Is there a more restrictive criterion to distinguish a preposition from an adverb


The definition normally given for adverb is similar to the following one:



a word or phrase that modifies or qualifies an adjective, verb, or other adverb or a word-group



Preposition is normally described using the following words:



a word governing, and usually preceding, a noun or pronoun and expressing a relation to another word or element in the clause



The NOAD, for which twice is only an adverb, uses the following examples for twice:




She had been married twice.
The tablets should be taken twice a day.
I'm twice your age.
an engine twice as big as the original



The same dictionary reports the following examples of prepositions:



the man on the platform
she arrived after dinner

What did you do it for



Looking at the examples, "she arrived after dinner" seems similar to "I am twice your age"; using the definition of preposition, I could say that twice express a relation between I and your age, in the same way after expresses a relation between she and dinner.
The man on the platform seem similar to the man twice your age; if on is a preposition on the first phrase, twice should be a preposition in the second one.


Giving the definitions for preposition, and adverb, it seems I could use classify a word as adverb, or preposition.


Are there more restrictive criteria, to distinguish a preposition from an adverb? Is the relation between two words used to be define preposition restricted to a specific set of relations? For example, on in the man on the platform is a preposition because the relation between man and platform is a specific one.



Answer



As retired Professor of Linguistics John Lawler says here:



twice is called an adverb in dictionaries because "adverb" is the traditional wastebasket category.




From this Wiktionary entry on "number words":



In some grammars, number words get assigned a dedicated part of speech, called "number" or "numeral". This part of speech can subsume cardinal numbers and ordinal numbers, and some other classes of number words.
These other words would in English include "double" (adjective), "triple" (adjective), "doubly", "triply", "twice", "thrice".

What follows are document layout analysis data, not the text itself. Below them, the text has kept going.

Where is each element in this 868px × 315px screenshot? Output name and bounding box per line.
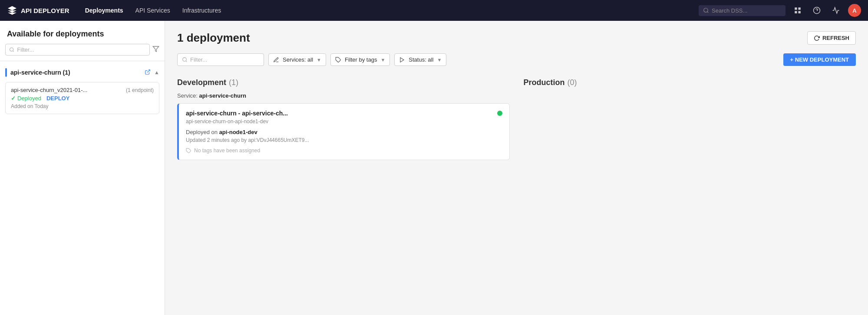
refresh-button[interactable]: REFRESH xyxy=(807,31,856,45)
filter-bar: Services: all ▼ Filter by tags ▼ Status:… xyxy=(177,53,856,66)
development-column-header: Development (1) xyxy=(177,78,510,87)
page-title: 1 deployment xyxy=(177,31,250,45)
logo-icon xyxy=(7,5,17,16)
new-deployment-button[interactable]: + NEW DEPLOYMENT xyxy=(783,53,856,66)
deployment-columns: Development (1) Service: api-service-chu… xyxy=(177,78,856,160)
nav-api-services[interactable]: API Services xyxy=(130,4,175,16)
svg-rect-2 xyxy=(795,7,797,10)
card-tags-text: No tags have been assigned xyxy=(194,148,260,154)
status-filter-chevron: ▼ xyxy=(437,57,442,62)
card-title: api-service-churn - api-service-ch... xyxy=(186,110,288,117)
top-navigation: Deployments API Services Infrastructures xyxy=(80,4,688,16)
svg-marker-15 xyxy=(400,57,404,62)
global-search[interactable] xyxy=(699,5,785,16)
status-filter[interactable]: Status: all ▼ xyxy=(394,53,446,66)
service-item-name: api-service-churn_v2021-01-... xyxy=(11,87,87,93)
services-filter[interactable]: Services: all ▼ xyxy=(268,53,326,66)
development-title: Development xyxy=(177,78,226,87)
svg-line-11 xyxy=(147,69,150,72)
content-search-icon xyxy=(182,57,188,62)
refresh-label: REFRESH xyxy=(822,35,849,41)
card-tags: No tags have been assigned xyxy=(186,148,502,154)
deployment-card-churn-dev[interactable]: api-service-churn - api-service-ch... ap… xyxy=(177,103,510,160)
sidebar-search-area xyxy=(0,44,165,61)
sidebar-search-box[interactable] xyxy=(5,44,150,56)
sidebar-filter-input[interactable] xyxy=(17,46,146,53)
services-filter-icon xyxy=(273,57,279,63)
svg-point-8 xyxy=(10,48,13,51)
content-area: 1 deployment REFRESH Serv xyxy=(165,21,868,315)
activity-icon[interactable] xyxy=(829,3,843,17)
tag-icon xyxy=(186,148,191,154)
service-item-date: Added on Today xyxy=(11,103,154,109)
status-dot-green xyxy=(497,111,502,116)
content-header: 1 deployment REFRESH xyxy=(177,31,856,45)
development-service-label: Service: api-service-churn xyxy=(177,92,510,99)
services-filter-label: Services: all xyxy=(283,56,313,63)
main-layout: Available for deployments api-service-ch… xyxy=(0,21,868,315)
content-filter-search[interactable] xyxy=(177,53,264,66)
service-group-header: api-service-churn (1) ▲ xyxy=(0,66,165,79)
service-item-endpoints: (1 endpoint) xyxy=(126,87,154,93)
card-deployed-on: Deployed on api-node1-dev xyxy=(186,129,502,135)
service-group-collapse[interactable]: ▲ xyxy=(154,69,159,75)
service-group-churn: api-service-churn (1) ▲ api-service-chur… xyxy=(0,61,165,123)
service-group-title: api-service-churn (1) xyxy=(10,69,141,76)
help-icon[interactable] xyxy=(810,3,824,17)
nav-deployments[interactable]: Deployments xyxy=(80,4,129,16)
card-updated: Updated 2 minutes ago by api:VDvJ44665Um… xyxy=(186,137,502,143)
topnav-right: A xyxy=(699,3,861,17)
service-group-external-link[interactable] xyxy=(145,69,151,76)
search-icon xyxy=(703,7,709,13)
app-logo-text: API DEPLOYER xyxy=(21,7,69,14)
svg-rect-5 xyxy=(799,11,801,13)
status-filter-icon xyxy=(399,57,405,63)
svg-point-12 xyxy=(183,58,187,62)
card-subtitle: api-service-churn-on-api-node1-dev xyxy=(186,118,502,125)
app-logo[interactable]: API DEPLOYER xyxy=(7,5,69,16)
nav-infrastructures[interactable]: Infrastructures xyxy=(177,4,226,16)
service-item-top: api-service-churn_v2021-01-... (1 endpoi… xyxy=(11,87,154,93)
services-filter-chevron: ▼ xyxy=(317,57,321,62)
svg-point-0 xyxy=(704,8,708,12)
service-item-deploy-link[interactable]: DEPLOY xyxy=(46,95,69,102)
svg-rect-3 xyxy=(799,7,801,10)
user-avatar[interactable]: A xyxy=(848,4,861,17)
grid-icon[interactable] xyxy=(791,3,805,17)
card-node: api-node1-dev xyxy=(219,129,257,135)
tags-filter-chevron: ▼ xyxy=(380,57,385,62)
topnav: API DEPLOYER Deployments API Services In… xyxy=(0,0,868,21)
svg-line-9 xyxy=(13,51,13,52)
development-column: Development (1) Service: api-service-chu… xyxy=(177,78,510,160)
development-count: (1) xyxy=(229,78,238,87)
svg-line-13 xyxy=(186,61,187,62)
svg-marker-10 xyxy=(153,46,158,52)
production-column-header: Production (0) xyxy=(524,78,856,87)
sidebar: Available for deployments api-service-ch… xyxy=(0,21,165,315)
global-search-input[interactable] xyxy=(712,7,781,14)
content-filter-input[interactable] xyxy=(190,56,255,63)
status-filter-label: Status: all xyxy=(409,56,433,63)
card-header: api-service-churn - api-service-ch... xyxy=(186,110,502,117)
tags-filter-icon xyxy=(335,57,341,63)
sidebar-search-icon xyxy=(9,47,14,52)
service-group-bar xyxy=(5,68,7,77)
service-item-status: Deployed xyxy=(11,95,41,102)
development-service-name: api-service-churn xyxy=(199,92,246,99)
tags-filter[interactable]: Filter by tags ▼ xyxy=(330,53,390,66)
sidebar-title: Available for deployments xyxy=(0,21,165,44)
svg-rect-4 xyxy=(795,11,797,13)
tags-filter-label: Filter by tags xyxy=(345,56,377,63)
svg-line-1 xyxy=(707,12,709,13)
refresh-icon xyxy=(814,35,820,41)
production-title: Production xyxy=(524,78,565,87)
service-item-actions: Deployed DEPLOY xyxy=(11,95,154,102)
production-column: Production (0) xyxy=(524,78,856,160)
sidebar-filter-icon[interactable] xyxy=(152,46,159,54)
service-item-churn[interactable]: api-service-churn_v2021-01-... (1 endpoi… xyxy=(5,82,159,114)
production-count: (0) xyxy=(568,78,577,87)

I've no reason to disagree with this Yahoo Answer to What part of speech is the word after?:


preposition
behind in place or position; following behind: men lining up one after the other.



adverb
behind; in the rear: Jill came tumbling after.


adjective
later in time; next; subsequent; succeeding: In after years we never heard from him.


conjunction
subsequent to the time that: after the boys left.




Consider also my own question on ELU asking What exactly is an “adverb”?, where the answers basically net down to the fact that a word is an adverb only when and if it's used adverbially. Any given word isn't necessarily an adverb all the time; the categorisation attaches to the usage, not the word itself.


I think what all this amounts to is you reach a certain point in classification of "parts of speech" where the process is no longer helpful. Such terminology is a "post-hoc" attempt to describe how we actually use language, but it's an imperfect descriptive framework.


It's therefore my opinion that in a case like this, OP's attempt to narrow down the description so he can unambiguously classify specific "awkward" words as one thing or another is really a lost cause anyway.